TRAMA
Roberto, eccentrico maestro d’asilo in quel di Bologna, con un passato da sovversivo, cerca di strappare i bambini dalle brutture di un moderno soffocato nei grattacieli e inaridito nei rigidi ruoli degli adulti che esprimono il “Sistema” attraverso le forze di polizia, i complessi industriali con gli operai, l’inefficace medicina ufficiale.
RECENSIONI
La "Resistenza" dei bambini è iniziata: l’ex-contestatore sta dalla loro parte. La prima parte gira a vuoto: fra Marco Ferreri e Roberto Benigni s'instaura un complice "tira e molla", fra i simbolismi ed il clima da alienazione voluti dal primo ed il fare clownesco, improvvisato e caloroso del comico. Ferreri semina segnali contraddittori (la televisione e gli ufo robot rimbecilliscono gli infanti ma, d'altra parte, non hanno già "in nuce" moti di violenza e marchi di stoltezza?), tiene a bada l'esuberanza del toscano ma favorisce la sua impronta lirico/surreale/sentimentale/ribelle. Benigni accentra l'attenzione sul tenero rapporto che instaura con i bambini, asseconda il "cinico documento antropologico" del regista ma, infine, lo coinvolge in un moto affettuoso e di speranza, coronato dal finale che cita Il Monello.
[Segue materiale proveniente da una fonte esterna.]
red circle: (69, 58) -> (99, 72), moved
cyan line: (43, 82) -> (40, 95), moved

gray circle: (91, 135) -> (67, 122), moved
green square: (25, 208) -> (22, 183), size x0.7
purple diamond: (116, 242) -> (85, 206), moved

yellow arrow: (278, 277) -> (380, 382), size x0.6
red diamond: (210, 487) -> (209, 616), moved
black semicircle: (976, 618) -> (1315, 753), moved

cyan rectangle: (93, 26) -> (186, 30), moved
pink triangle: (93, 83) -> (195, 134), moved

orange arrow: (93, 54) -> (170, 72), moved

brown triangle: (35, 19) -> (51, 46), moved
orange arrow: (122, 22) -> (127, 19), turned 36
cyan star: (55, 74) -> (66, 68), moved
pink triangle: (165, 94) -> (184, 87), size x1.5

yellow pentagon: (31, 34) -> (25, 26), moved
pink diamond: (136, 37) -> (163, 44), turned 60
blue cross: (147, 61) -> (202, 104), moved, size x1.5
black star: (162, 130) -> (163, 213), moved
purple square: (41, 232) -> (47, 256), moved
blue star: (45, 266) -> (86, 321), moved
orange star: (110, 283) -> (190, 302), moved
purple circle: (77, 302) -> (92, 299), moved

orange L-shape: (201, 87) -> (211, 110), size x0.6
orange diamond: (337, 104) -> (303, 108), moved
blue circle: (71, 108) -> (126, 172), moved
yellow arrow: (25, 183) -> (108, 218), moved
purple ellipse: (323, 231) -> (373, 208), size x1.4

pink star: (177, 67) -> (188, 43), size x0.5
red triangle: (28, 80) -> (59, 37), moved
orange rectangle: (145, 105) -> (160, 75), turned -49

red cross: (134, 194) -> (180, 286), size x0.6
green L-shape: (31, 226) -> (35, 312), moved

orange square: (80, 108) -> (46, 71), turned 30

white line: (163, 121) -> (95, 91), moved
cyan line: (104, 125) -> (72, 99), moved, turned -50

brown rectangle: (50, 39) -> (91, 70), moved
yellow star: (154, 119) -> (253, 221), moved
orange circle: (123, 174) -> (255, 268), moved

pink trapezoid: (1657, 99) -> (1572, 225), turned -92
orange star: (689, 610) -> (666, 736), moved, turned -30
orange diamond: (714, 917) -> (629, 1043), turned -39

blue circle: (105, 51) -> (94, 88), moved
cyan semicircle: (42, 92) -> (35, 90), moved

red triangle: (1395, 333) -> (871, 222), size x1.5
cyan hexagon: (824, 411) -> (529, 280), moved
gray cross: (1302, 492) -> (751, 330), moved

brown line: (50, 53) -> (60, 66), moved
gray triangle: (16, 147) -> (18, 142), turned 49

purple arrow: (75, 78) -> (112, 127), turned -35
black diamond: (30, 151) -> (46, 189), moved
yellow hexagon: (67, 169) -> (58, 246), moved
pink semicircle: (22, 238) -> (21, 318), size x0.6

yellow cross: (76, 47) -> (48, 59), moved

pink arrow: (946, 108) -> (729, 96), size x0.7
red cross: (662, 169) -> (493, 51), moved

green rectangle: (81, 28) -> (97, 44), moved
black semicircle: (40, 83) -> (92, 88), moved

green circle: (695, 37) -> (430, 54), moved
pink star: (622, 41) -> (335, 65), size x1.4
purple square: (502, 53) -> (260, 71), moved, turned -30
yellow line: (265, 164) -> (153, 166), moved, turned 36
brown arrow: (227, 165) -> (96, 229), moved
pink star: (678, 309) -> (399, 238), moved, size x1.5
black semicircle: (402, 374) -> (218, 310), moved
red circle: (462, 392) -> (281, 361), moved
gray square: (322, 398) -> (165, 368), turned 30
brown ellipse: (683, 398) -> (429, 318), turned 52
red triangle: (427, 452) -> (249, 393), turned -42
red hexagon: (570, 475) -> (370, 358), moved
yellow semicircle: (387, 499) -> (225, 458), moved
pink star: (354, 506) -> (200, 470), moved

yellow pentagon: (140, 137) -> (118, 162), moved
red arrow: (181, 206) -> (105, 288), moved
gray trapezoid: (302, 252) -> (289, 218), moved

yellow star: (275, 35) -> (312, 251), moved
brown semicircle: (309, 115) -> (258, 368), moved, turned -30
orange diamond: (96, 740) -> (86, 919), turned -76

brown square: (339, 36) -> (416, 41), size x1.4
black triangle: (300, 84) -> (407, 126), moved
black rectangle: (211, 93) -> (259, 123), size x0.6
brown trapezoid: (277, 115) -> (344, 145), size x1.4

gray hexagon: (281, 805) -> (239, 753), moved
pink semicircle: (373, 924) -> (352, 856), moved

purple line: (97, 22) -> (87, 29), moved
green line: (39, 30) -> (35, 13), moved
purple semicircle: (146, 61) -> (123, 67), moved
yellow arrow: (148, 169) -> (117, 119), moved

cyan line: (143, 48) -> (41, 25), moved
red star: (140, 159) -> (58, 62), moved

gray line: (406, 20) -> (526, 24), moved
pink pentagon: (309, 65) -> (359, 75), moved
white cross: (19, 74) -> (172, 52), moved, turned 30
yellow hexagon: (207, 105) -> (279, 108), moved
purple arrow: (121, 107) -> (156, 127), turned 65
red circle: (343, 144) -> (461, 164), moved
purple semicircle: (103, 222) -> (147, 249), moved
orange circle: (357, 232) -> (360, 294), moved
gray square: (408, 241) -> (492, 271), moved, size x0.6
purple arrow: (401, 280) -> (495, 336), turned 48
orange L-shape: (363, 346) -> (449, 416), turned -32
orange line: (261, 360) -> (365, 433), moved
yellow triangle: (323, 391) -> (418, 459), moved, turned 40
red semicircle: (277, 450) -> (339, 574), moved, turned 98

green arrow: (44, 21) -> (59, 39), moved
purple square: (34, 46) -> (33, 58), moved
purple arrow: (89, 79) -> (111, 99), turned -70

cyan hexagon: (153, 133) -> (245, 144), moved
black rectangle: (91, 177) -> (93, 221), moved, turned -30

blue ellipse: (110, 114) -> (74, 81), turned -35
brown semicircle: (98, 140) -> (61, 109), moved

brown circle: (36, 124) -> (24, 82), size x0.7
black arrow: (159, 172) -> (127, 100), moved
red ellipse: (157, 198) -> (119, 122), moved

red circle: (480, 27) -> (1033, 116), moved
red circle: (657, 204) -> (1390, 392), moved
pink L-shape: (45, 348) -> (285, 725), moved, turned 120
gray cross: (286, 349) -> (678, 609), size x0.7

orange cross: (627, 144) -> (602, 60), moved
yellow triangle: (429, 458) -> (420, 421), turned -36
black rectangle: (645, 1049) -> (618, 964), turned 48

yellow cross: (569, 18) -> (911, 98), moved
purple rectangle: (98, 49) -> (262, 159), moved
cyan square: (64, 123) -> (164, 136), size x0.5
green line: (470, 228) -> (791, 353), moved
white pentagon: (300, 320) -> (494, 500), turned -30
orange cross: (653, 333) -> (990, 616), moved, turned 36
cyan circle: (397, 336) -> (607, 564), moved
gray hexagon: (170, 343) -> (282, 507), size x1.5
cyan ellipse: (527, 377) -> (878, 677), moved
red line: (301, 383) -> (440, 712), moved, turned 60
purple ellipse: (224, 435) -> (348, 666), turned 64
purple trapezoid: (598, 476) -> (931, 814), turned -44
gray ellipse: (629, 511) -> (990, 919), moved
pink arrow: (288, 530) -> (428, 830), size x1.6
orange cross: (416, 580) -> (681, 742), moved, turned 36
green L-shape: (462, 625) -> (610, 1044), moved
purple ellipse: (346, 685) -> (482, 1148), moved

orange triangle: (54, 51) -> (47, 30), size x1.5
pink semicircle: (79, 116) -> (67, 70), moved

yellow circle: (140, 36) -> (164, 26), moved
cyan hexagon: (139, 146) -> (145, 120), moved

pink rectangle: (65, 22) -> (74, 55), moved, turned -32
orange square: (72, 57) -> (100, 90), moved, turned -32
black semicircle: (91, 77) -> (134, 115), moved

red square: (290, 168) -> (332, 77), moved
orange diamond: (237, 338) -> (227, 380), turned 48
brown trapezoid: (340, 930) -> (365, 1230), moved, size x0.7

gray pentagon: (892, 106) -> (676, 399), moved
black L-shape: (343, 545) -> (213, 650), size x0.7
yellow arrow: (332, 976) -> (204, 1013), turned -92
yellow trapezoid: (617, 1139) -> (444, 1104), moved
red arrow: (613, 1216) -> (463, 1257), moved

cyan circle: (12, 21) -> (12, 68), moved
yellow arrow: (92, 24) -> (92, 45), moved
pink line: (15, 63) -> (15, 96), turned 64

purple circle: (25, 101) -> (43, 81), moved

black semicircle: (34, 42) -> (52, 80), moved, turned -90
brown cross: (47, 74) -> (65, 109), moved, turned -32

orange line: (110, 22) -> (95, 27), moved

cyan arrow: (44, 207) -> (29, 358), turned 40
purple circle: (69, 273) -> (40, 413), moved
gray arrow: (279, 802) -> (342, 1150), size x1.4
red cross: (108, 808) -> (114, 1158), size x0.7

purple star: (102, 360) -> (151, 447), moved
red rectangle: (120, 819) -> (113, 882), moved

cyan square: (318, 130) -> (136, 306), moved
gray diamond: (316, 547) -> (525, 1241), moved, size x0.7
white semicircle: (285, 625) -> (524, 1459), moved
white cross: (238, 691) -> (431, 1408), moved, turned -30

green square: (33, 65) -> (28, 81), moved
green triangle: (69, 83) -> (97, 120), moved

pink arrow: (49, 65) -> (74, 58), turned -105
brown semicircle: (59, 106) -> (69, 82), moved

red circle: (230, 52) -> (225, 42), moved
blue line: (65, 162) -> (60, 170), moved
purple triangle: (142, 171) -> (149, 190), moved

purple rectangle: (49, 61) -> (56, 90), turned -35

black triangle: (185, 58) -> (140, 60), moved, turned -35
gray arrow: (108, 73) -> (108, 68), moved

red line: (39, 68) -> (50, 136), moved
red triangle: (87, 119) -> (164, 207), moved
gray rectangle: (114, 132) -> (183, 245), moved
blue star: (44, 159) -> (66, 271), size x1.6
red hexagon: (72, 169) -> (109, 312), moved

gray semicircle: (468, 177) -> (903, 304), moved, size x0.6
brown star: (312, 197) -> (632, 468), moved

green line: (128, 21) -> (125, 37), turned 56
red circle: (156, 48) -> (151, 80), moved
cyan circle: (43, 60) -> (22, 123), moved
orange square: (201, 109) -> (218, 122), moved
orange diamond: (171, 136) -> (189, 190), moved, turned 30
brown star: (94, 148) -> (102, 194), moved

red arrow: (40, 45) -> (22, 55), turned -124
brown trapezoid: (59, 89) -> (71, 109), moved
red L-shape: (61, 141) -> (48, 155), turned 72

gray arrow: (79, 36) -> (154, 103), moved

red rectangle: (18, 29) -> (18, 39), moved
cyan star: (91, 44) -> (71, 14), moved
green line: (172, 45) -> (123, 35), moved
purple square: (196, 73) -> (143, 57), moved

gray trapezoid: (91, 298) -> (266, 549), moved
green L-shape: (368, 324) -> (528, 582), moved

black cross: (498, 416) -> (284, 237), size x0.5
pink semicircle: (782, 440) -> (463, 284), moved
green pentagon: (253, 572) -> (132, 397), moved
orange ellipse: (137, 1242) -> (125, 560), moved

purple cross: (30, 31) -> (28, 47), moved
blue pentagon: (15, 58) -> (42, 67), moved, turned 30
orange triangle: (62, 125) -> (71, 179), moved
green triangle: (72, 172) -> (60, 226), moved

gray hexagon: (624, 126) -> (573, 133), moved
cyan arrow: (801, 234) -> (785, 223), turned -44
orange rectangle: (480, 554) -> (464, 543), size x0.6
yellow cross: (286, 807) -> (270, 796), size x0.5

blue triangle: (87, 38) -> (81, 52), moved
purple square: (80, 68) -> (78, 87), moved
Dopo tanto girovagare senza meta, con l'unico scopo di perseguire il piacere, la libertà e la fantasia (ad immagine e somiglianza della mente di un bambino), la pellicola si decide, finalmente, a "chiedere asilo" in una comunità primigenia, in una "comune" sarda più prossima alla natura, organizzata dentro un ex-cinema (guarda caso…), con una coppia di genitori formatasi spontaneamente (non istituzionalizzata né fondata sul ricatto della gravidanza) e con fratelli che non sono necessariamente di sangue. Il piccolo Gianluigi diviene il simbolo di un'infanzia alienata che, attraverso il mutismo e l'inappetenza, comunica il proprio disagio. Fra tanti girini messi al mondo, uno si può salvare, grazie agli outsider, che Ferreri rappresenta come simpatici freaks (vedi Benigni e l'amico "animatore").